[Stored data]
══════════
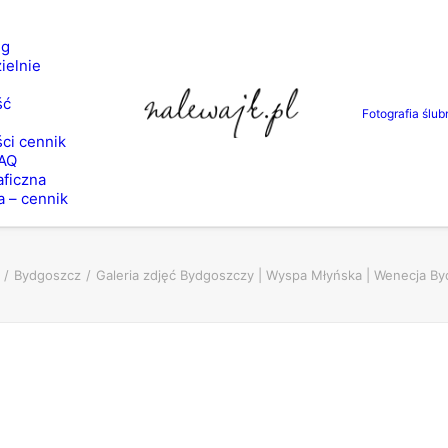
ng
ielnie
ść
Fotografia ślub
ci cennik
FAQ
aficzna
a – cennik
Bydgoszcz
Galeria zdjęć Bydgoszczy | Wyspa Młyńska | Wenecja Byd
══════════
Task statement:
Please print each record above again exactly, but omit any pictures.

Answer to this problem:
ng
ielnie
ść
Fotografia ślub
ci cennik
FAQ
aficzna
a – cennik
Bydgoszcz
Galeria zdjęć Bydgoszczy | Wyspa Młyńska | Wenecja Byd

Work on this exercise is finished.